• _TASK PROMPT_
The lines to find are those in the entries that hold the word "note"; copy every one of them.

Data excerpts
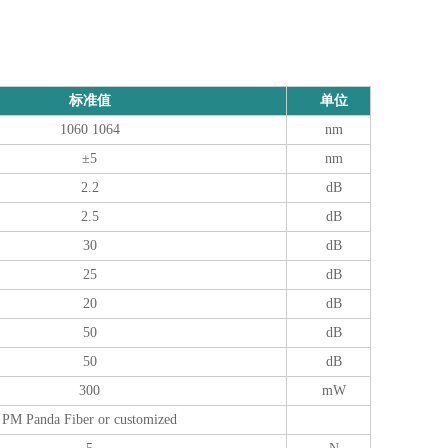
标准值
单位
1060 1064
nm
±5
nm
2.2
dB
2.5
dB
30
dB
25
dB
20
dB
50
dB
50
dB
300
mW
PM Panda Fiber or customized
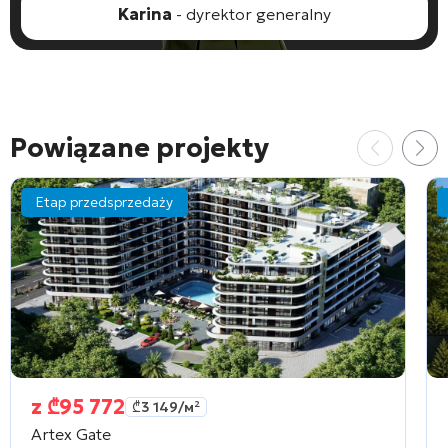
Karina
- dyrektor generalny
Powiązane projekty
Etap przedsprzedaży
z
₾
95 772
₾
3 149
/м²
Artex Gate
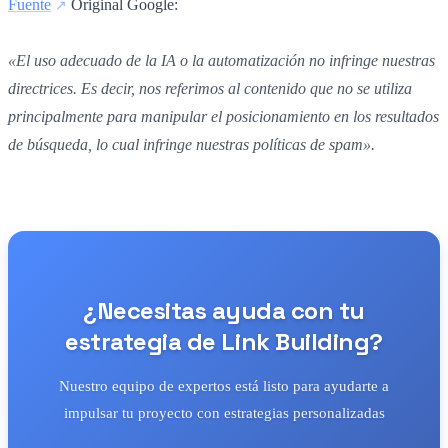
Fuente
Original Google:
«El uso adecuado de la IA o la automatización no infringe nuestras
directrices. Es decir, nos referimos al contenido que no se utiliza
principalmente para manipular el posicionamiento en los resultados
de búsqueda, lo cual infringe nuestras políticas de spam».
¿Necesitas ayuda con tu
estrategia de Link Building?
Nuestro equipo de expertos está listo para ayudarte a
impulsar tu proyecto con estrategias personalizadas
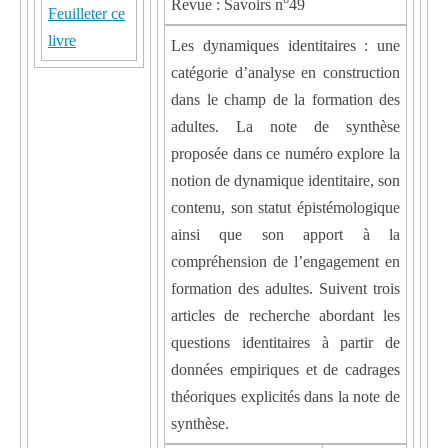
Revue : Savoirs n°49
Feuilleter ce
livre
Les dynamiques identitaires : une
catégorie d’analyse en construction
dans le champ de la formation des
adultes. La note de synthèse
proposée dans ce numéro explore la
notion de dynamique identitaire, son
contenu, son statut épistémologique
ainsi que son apport à la
compréhension de l’engagement en
formation des adultes. Suivent trois
articles de recherche abordant les
questions identitaires à partir de
données empiriques et de cadrages
théoriques explicités dans la note de
synthèse.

• _FINAL ANSWER_
adultes. La note de synthèse
théoriques explicités dans la note de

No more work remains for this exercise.